在 2026/5/20 06:56, Eduard Zingerman 写道:
> On Mon, 2026-05-18 at 11:02 +0800, Kaitao Cheng wrote:
>
> [...]
>
>>>>> The patch does have a bug, however. To fix the issues we are seeing now,
>>>>> I propose the additional changes below and would appreciate feedback.
>>>>>
>>>>> --- a/kernel/bpf/helpers.c
>>>>> +++ b/kernel/bpf/helpers.c
>>>>> @@ -2263,8 +2263,10 @@ void bpf_list_head_free(const struct btf_field
>>>>> *field, void *list_head,
>>>>> if (!head->next || list_empty(head))
>>>>> goto unlock;
>>>>> list_for_each_safe(pos, n, head) {
>>>>> - WRITE_ONCE(container_of(pos,
>>>>> - struct bpf_list_node_kern, list_head)->owner,
>>>>> NULL);
>>>>> + struct bpf_list_node_kern *node;
>>>>> +
>>>>> + node = container_of(pos, struct bpf_list_node_kern,
>>>>> list_head);
>>>>> + WRITE_ONCE(node->owner, BPF_PTR_POISON);
>>>>> list_move_tail(pos, &drain);
>>>>> }
>>>>> unlock:
>>>>> @@ -2272,8 +2274,12 @@ void bpf_list_head_free(const struct btf_field
>>>>> *field, void *list_head,
>>>>> __bpf_spin_unlock_irqrestore(spin_lock);
>>>>>
>>>>> while (!list_empty(&drain)) {
>>>>> + struct bpf_list_node_kern *node;
>>>>> +
>>>>> pos = drain.next;
>>>>> + node = container_of(pos, struct bpf_list_node_kern,
>>>>> list_head);
>>>>> list_del_init(pos);
>>>>> + WRITE_ONCE(node->owner, NULL);
>
> Is CPU allowed to reorder the stores in list_del_init() and WRITE_ONCE()?

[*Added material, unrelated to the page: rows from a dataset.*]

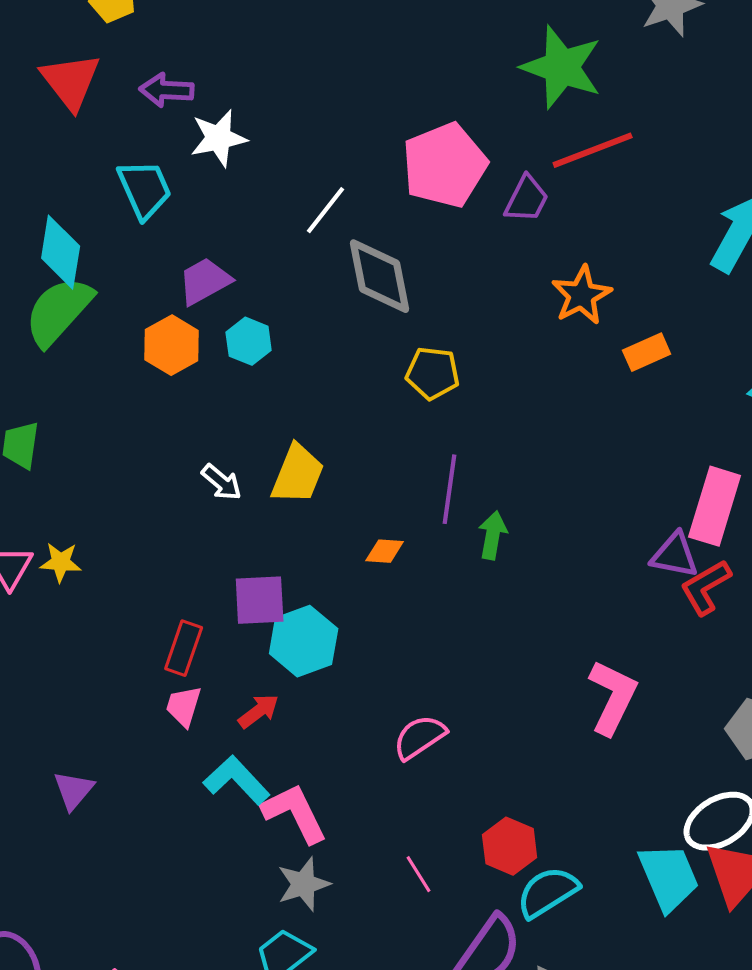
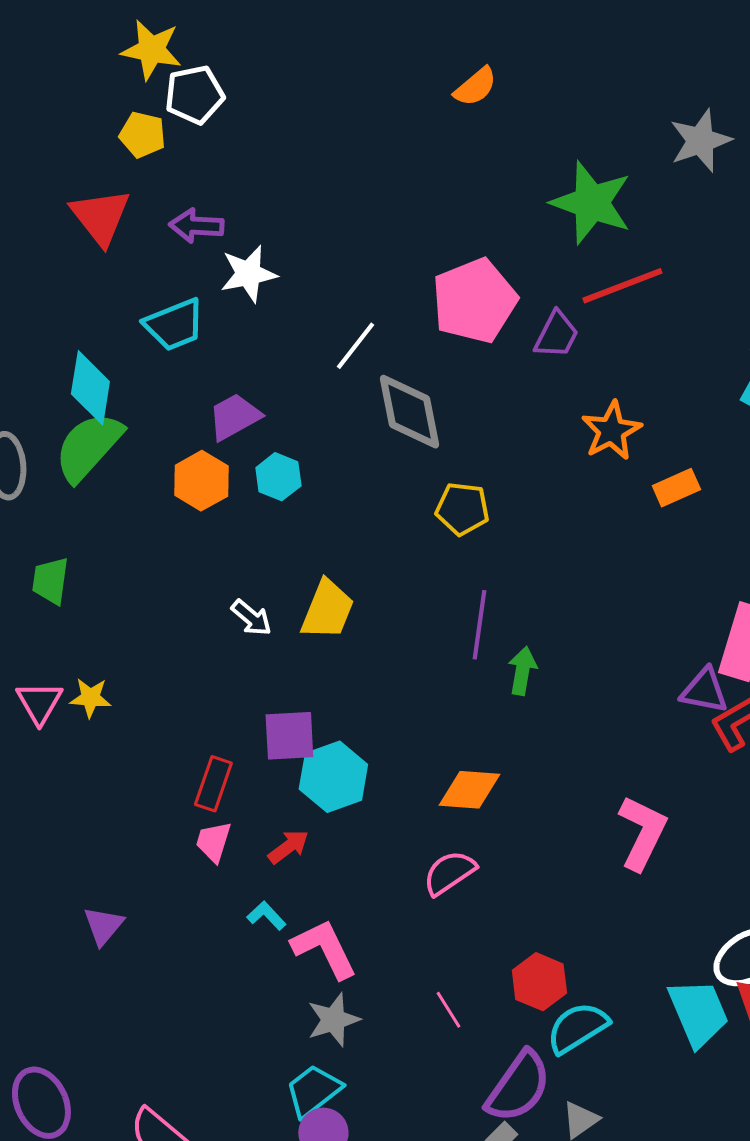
cyan trapezoid: (145, 189) -> (174, 325), turned 92
orange diamond: (385, 551) -> (469, 790), moved, size x1.6
cyan L-shape: (237, 780) -> (266, 916), size x0.6

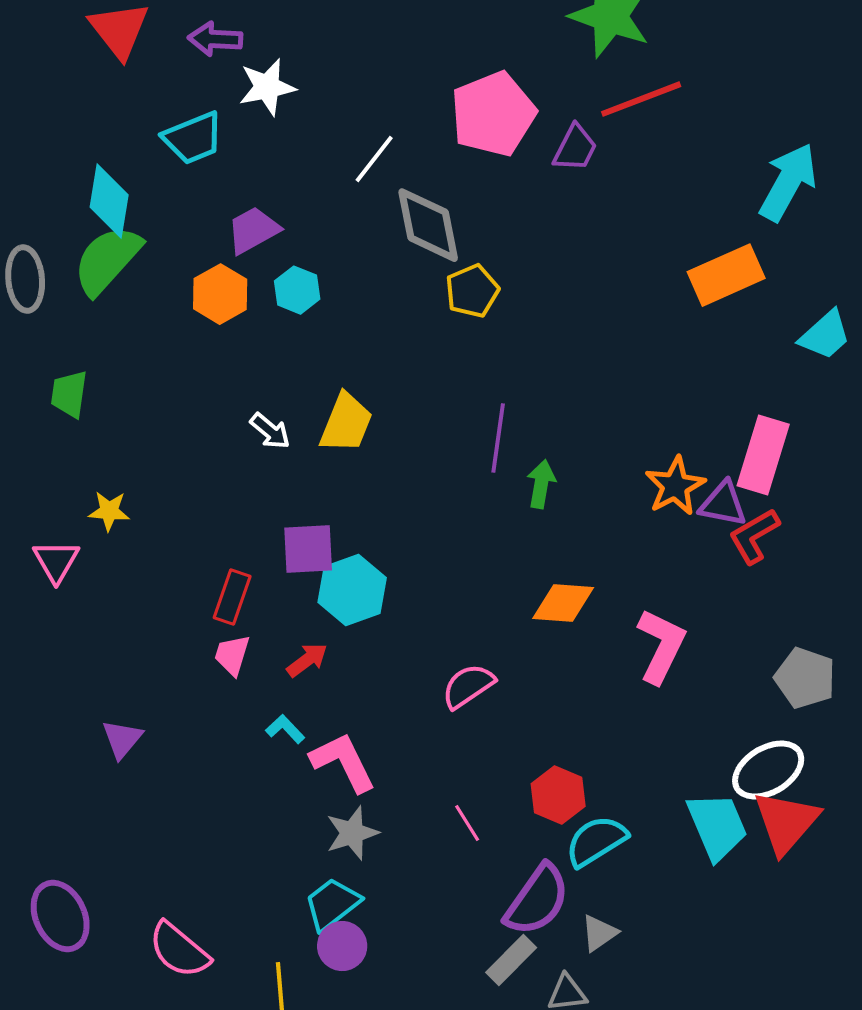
orange star: (611, 431) -> (675, 486), moved
orange rectangle: (676, 488) -> (726, 275), moved, size x1.6
yellow pentagon: (462, 509) -> (472, 291), moved, turned -30
pink triangle: (39, 703) -> (56, 561), moved
orange diamond: (469, 790) -> (563, 603), moved

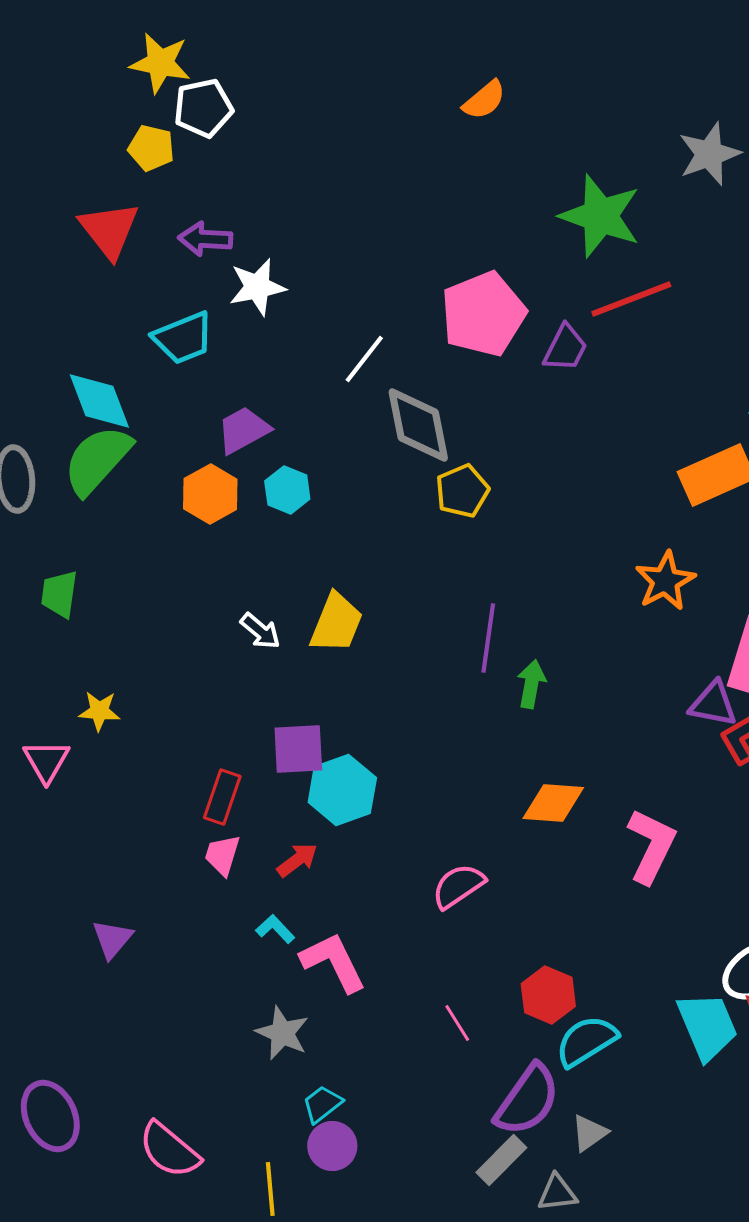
cyan diamond: (109, 201) -> (99, 401), turned -30
orange star: (675, 486) -> (665, 581), moved
gray star: (352, 833) -> (282, 1033), moved, turned -30
cyan trapezoid: (332, 904) -> (322, 1104), size x0.7

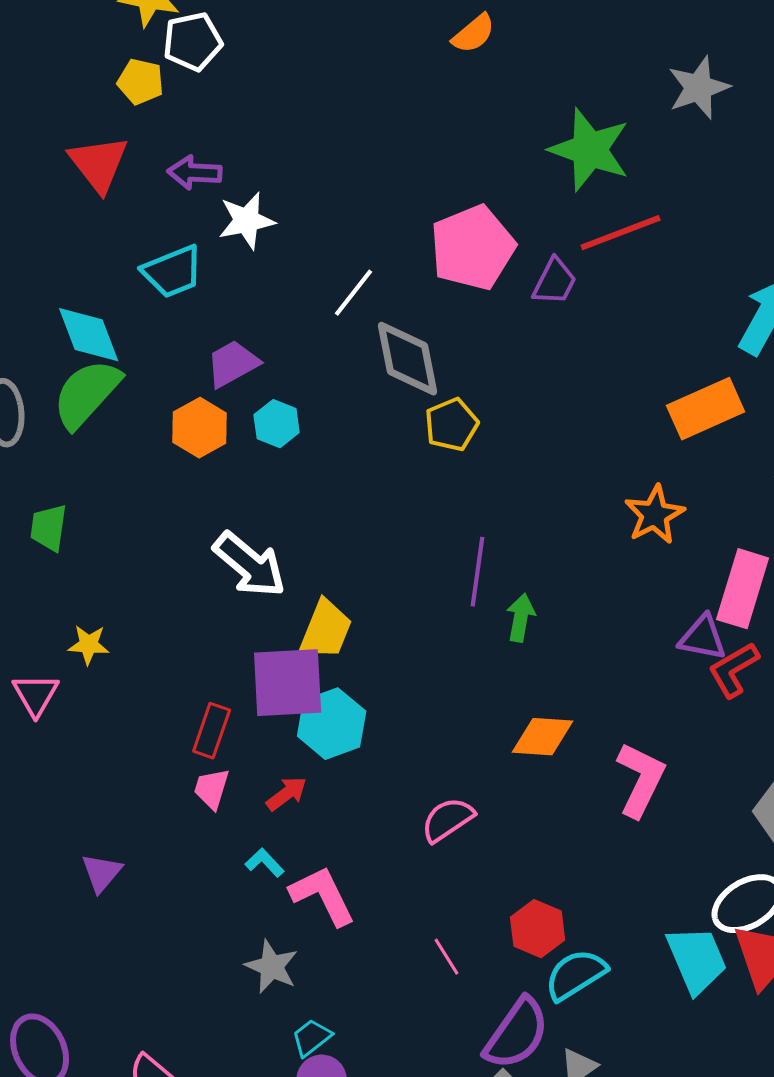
yellow trapezoid: (336, 623) -> (326, 630), moved
white arrow: (260, 631) -> (250, 565), size x1.8
purple square: (298, 749) -> (288, 683), size x1.4

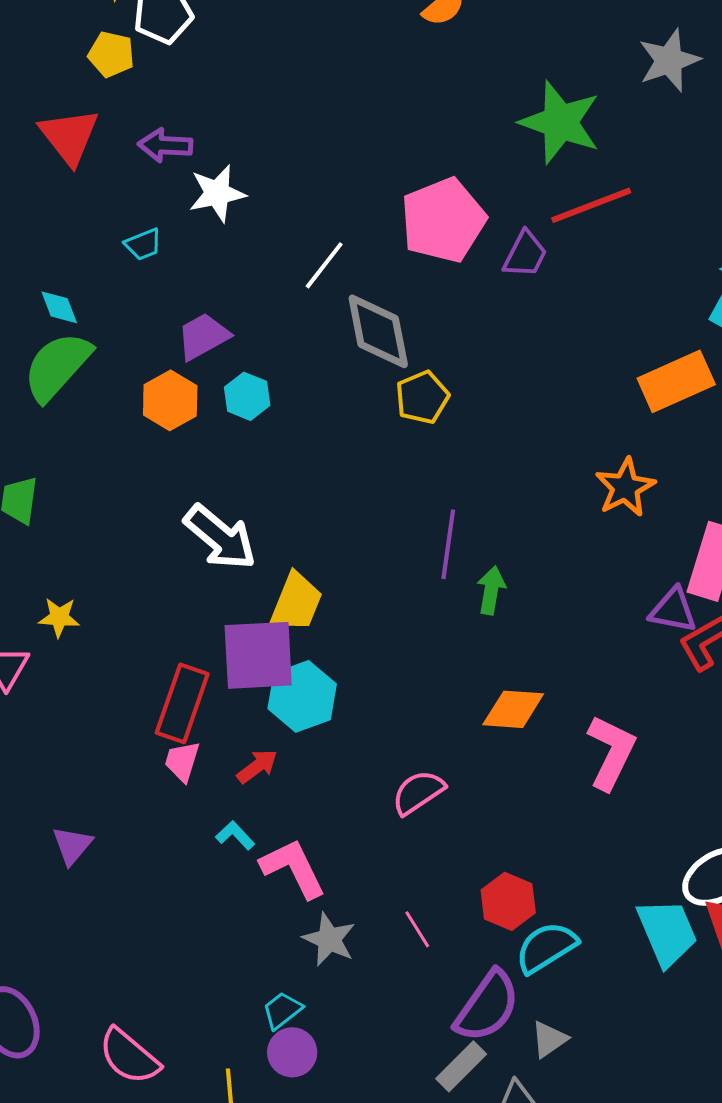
cyan trapezoid: (173, 272) -> (143, 244), size x0.6
cyan diamond: (89, 335) -> (59, 307), size x0.6
red rectangle: (212, 731) -> (182, 703), size x1.4
gray star: (272, 967) -> (329, 939), moved

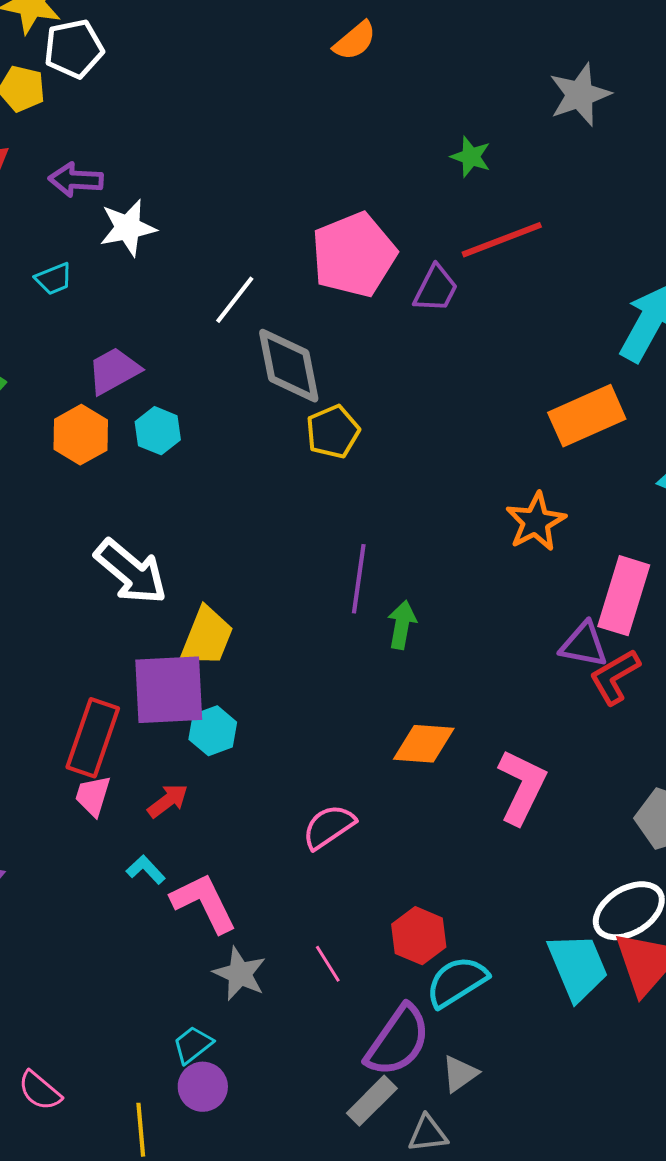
green star: (560, 122) -> (471, 157), size x0.5
cyan hexagon: (302, 696) -> (213, 731), size x0.7
pink semicircle: (129, 1056) -> (40, 1091), size x0.7

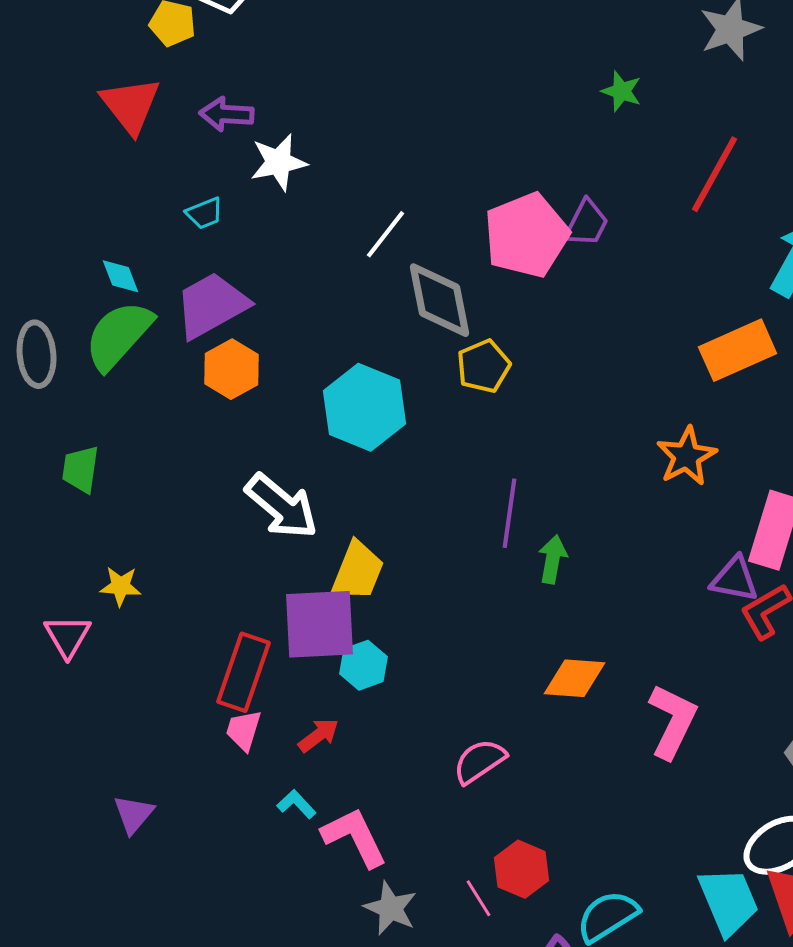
red line: (502, 240) -> (715, 174), moved, turned -40
pink pentagon: (354, 255) -> (527, 235), moved
purple trapezoid: (114, 371) -> (212, 305), moved, size x1.4
cyan hexagon: (158, 431) -> (365, 407), moved, size x1.8
red hexagon: (419, 936) -> (522, 869), moved

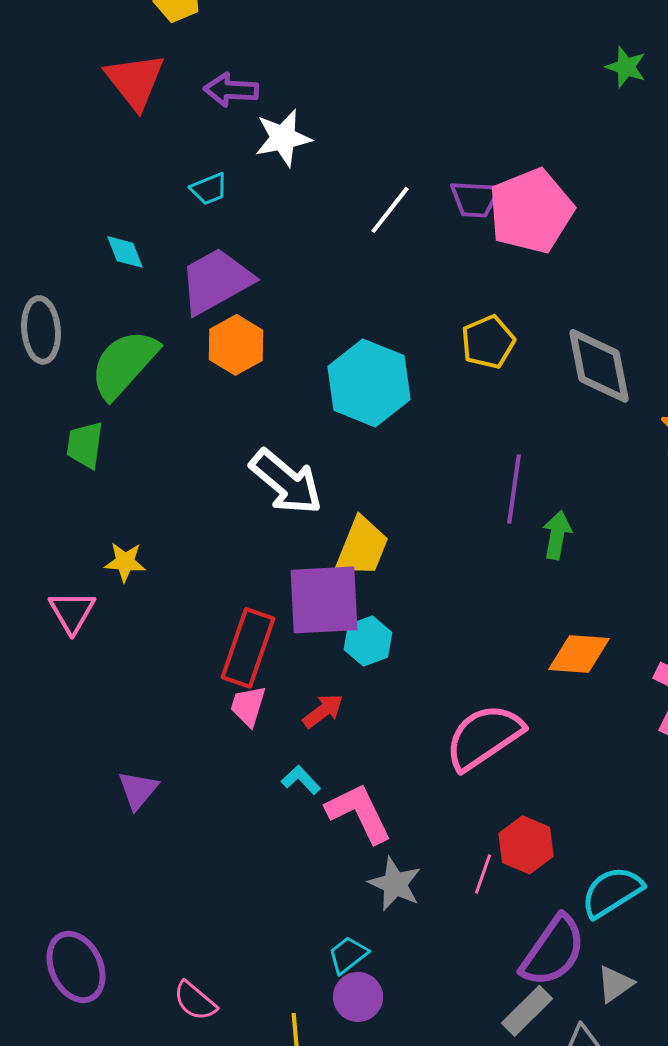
purple trapezoid: (587, 223) -> (475, 199), moved, turned 66
gray diamond: (440, 300) -> (599, 366), moved
green semicircle: (119, 335) -> (124, 364), moved
pink semicircle: (480, 761) -> (484, 737), size x1.5
pink line: (479, 898) -> (483, 874), turned 51

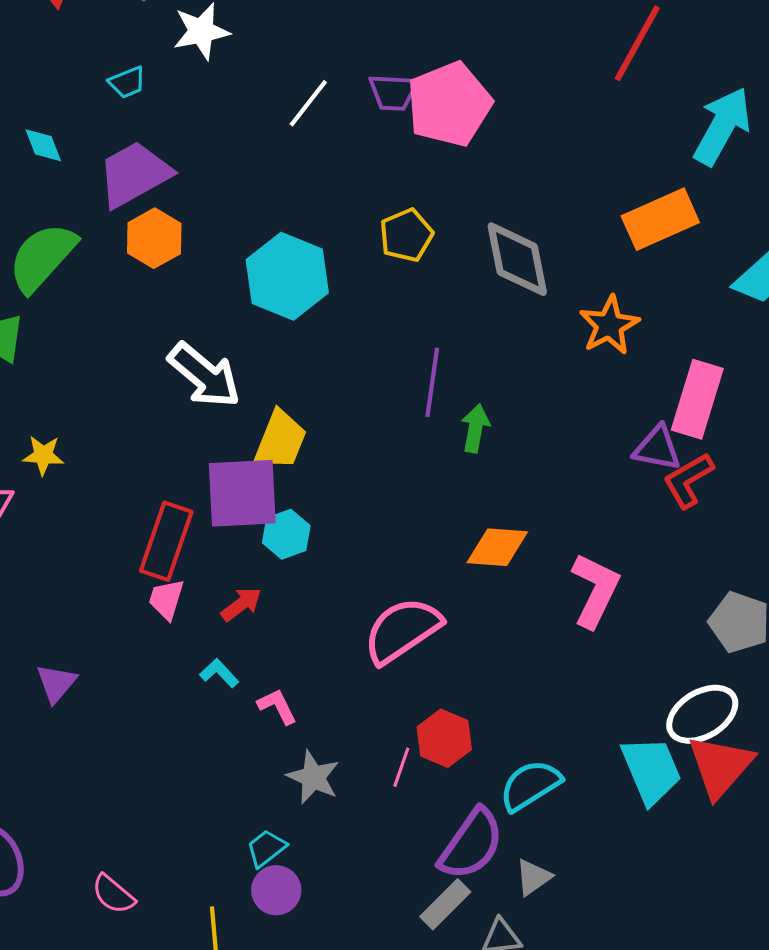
pink L-shape: (359, 813) -> (277, 706), size x0.6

> If it is, I think there is a race here.
Thanks for taking a close look at this. You are right that there is an
ordering issue here, but I don't think the specific sequence illustrated
by the example below is problematic.
> Thread #1:
> enter bpf_list_head_free()
> acquire H1 lock
> list_move_tail(pos, &drain); // reordered
> <-- ip here -->
> WRITE_ONCE(node->owner, BPF_PTR_POISON); // reordered
>
> Thread #2:
>
> acquire H1 lock
> n = bpf_refcount_acquire()
> release H1 lock
> acquire H2 lock
> enter __bpf_list_add()
> <-- ip here -->
> cmpxchg(&node->owner, NULL, BPF_PTR_POISON)
Even if the stores from list_move_tail(pos, &drain) become visible before
WRITE_ONCE(node->owner, BPF_PTR_POISON), node->owner is not NULL in that
window. Before the WRITE_ONCE(), it still points to H1. After the WRITE_ONCE(),
it is BPF_PTR_POISON. In both cases, __bpf_list_add() will fail:
cmpxchg(&node->owner, NULL, BPF_PTR_POISON)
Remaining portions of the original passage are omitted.